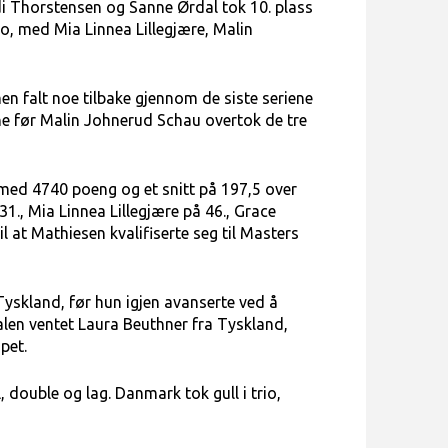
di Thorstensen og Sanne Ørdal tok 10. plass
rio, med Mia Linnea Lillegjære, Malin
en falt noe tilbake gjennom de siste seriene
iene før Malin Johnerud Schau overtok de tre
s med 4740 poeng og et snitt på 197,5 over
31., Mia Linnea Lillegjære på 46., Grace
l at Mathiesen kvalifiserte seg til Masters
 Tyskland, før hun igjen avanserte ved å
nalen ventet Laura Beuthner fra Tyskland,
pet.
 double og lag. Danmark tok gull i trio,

━━━━━━━━

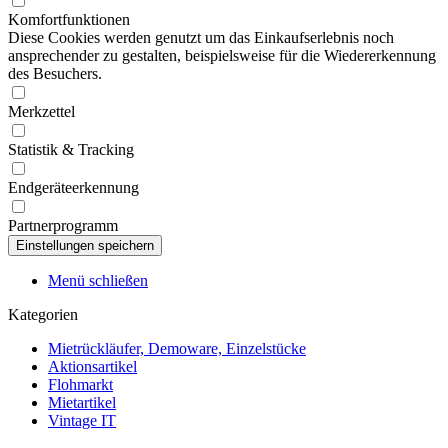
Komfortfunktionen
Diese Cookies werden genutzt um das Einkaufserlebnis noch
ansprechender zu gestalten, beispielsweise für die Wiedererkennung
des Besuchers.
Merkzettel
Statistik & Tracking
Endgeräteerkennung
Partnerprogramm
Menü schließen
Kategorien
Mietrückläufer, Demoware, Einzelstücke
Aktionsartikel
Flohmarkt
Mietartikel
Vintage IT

━━━━━━━━

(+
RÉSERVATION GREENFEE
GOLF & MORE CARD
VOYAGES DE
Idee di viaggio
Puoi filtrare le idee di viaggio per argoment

━━━━━━━━

# YOUR GOAL
In the material above, transcribe exactly the lines beginning at the one with "Tyskland, før hun igjen avanserte ved å" and ending at the one with "double og lag.", both included.

# TASK OUTPUT
 Tyskland, før hun igjen avanserte ved å
nalen ventet Laura Beuthner fra Tyskland,
pet.
 double og lag. Danmark tok gull i trio,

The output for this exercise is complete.